▶ [Assigned task] Copy each line in the data that includes the word "Opération".

▶ [Transcribed page contents]
------------------------------------
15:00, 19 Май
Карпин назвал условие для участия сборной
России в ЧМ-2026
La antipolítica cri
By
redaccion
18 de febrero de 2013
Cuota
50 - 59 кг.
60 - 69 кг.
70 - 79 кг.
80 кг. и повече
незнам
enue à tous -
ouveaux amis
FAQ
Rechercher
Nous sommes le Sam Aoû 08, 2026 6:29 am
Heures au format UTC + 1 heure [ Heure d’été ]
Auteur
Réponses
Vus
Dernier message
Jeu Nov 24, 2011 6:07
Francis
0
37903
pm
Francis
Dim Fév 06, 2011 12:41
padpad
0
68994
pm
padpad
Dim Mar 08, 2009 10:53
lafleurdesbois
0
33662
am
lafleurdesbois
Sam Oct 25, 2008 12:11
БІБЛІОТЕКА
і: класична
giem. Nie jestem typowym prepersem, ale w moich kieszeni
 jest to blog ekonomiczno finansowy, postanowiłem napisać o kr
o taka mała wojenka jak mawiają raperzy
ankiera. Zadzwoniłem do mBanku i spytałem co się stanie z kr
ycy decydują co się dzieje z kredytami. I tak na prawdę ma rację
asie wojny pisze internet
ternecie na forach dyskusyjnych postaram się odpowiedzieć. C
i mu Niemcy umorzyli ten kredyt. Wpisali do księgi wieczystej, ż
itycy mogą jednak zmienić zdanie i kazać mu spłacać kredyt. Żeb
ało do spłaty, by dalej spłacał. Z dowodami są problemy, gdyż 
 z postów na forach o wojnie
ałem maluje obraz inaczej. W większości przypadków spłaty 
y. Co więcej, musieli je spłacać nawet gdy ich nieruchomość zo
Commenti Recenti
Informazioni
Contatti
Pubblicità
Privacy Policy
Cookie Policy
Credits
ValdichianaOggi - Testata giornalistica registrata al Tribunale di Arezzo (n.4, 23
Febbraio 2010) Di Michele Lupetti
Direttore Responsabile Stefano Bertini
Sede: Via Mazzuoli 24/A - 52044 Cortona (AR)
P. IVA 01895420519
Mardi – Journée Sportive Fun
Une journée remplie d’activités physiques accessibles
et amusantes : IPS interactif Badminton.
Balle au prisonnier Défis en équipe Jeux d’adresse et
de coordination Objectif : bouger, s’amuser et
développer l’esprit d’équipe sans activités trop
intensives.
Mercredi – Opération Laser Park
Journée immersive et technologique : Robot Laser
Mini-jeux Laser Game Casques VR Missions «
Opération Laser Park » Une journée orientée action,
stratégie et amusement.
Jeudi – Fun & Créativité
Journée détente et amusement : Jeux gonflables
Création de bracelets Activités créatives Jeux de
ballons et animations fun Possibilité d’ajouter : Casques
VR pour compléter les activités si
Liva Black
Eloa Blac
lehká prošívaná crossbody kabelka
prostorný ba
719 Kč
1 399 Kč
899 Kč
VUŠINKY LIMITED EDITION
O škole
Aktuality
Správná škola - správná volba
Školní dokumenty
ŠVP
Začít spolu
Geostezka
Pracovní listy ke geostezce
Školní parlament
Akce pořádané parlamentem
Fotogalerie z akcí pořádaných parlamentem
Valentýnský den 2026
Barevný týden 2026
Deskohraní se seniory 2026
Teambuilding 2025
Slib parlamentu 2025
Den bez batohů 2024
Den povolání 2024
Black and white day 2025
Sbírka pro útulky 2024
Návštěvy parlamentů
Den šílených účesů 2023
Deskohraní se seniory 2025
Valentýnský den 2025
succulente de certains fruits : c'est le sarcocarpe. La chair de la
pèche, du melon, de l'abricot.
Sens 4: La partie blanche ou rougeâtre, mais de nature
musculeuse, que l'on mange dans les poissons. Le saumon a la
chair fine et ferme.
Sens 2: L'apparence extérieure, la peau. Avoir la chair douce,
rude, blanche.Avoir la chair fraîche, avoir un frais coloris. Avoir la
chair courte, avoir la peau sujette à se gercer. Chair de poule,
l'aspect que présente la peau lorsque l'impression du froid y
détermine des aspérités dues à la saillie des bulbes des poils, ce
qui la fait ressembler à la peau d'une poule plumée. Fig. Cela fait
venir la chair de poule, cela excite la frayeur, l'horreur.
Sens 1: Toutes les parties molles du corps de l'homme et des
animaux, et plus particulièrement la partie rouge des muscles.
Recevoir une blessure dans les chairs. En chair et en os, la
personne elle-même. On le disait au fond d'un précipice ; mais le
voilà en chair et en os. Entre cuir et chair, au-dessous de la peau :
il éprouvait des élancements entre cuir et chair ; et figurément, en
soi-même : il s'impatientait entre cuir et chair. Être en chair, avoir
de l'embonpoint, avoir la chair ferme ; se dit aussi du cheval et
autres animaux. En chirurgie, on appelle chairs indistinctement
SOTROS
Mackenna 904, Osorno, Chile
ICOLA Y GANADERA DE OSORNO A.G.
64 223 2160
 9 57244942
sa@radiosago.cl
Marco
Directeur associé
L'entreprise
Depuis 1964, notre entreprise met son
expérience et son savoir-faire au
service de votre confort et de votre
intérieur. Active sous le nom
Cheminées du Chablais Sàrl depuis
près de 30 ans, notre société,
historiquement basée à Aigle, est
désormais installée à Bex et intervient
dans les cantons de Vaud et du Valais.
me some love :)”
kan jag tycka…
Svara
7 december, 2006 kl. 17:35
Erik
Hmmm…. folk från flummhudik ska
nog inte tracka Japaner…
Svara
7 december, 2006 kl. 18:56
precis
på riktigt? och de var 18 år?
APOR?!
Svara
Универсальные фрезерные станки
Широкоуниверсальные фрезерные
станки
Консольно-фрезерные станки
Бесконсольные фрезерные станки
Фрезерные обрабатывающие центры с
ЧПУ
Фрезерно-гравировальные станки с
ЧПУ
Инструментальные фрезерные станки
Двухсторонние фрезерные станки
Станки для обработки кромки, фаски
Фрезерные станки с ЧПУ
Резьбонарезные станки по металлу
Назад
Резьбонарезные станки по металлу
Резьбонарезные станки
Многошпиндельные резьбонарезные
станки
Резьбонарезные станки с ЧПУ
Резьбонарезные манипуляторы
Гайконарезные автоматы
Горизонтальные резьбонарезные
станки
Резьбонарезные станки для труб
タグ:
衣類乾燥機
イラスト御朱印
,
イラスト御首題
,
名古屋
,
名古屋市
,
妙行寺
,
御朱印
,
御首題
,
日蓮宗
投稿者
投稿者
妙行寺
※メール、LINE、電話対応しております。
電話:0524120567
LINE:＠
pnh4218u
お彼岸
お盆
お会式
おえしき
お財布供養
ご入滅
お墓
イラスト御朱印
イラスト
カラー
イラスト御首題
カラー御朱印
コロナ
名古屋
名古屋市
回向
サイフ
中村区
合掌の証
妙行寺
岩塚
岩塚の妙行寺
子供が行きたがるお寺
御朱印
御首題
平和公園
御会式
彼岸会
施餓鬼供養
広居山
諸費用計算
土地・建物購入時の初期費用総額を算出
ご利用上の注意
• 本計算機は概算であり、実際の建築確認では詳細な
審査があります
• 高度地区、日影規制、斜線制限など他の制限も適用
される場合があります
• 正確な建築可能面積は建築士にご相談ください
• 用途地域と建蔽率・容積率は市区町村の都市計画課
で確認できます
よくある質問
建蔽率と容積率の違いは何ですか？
------------------------------------
▶ [Response to the task]
Mercredi – Opération Laser Park
Opération Laser Park » Une journée orientée action,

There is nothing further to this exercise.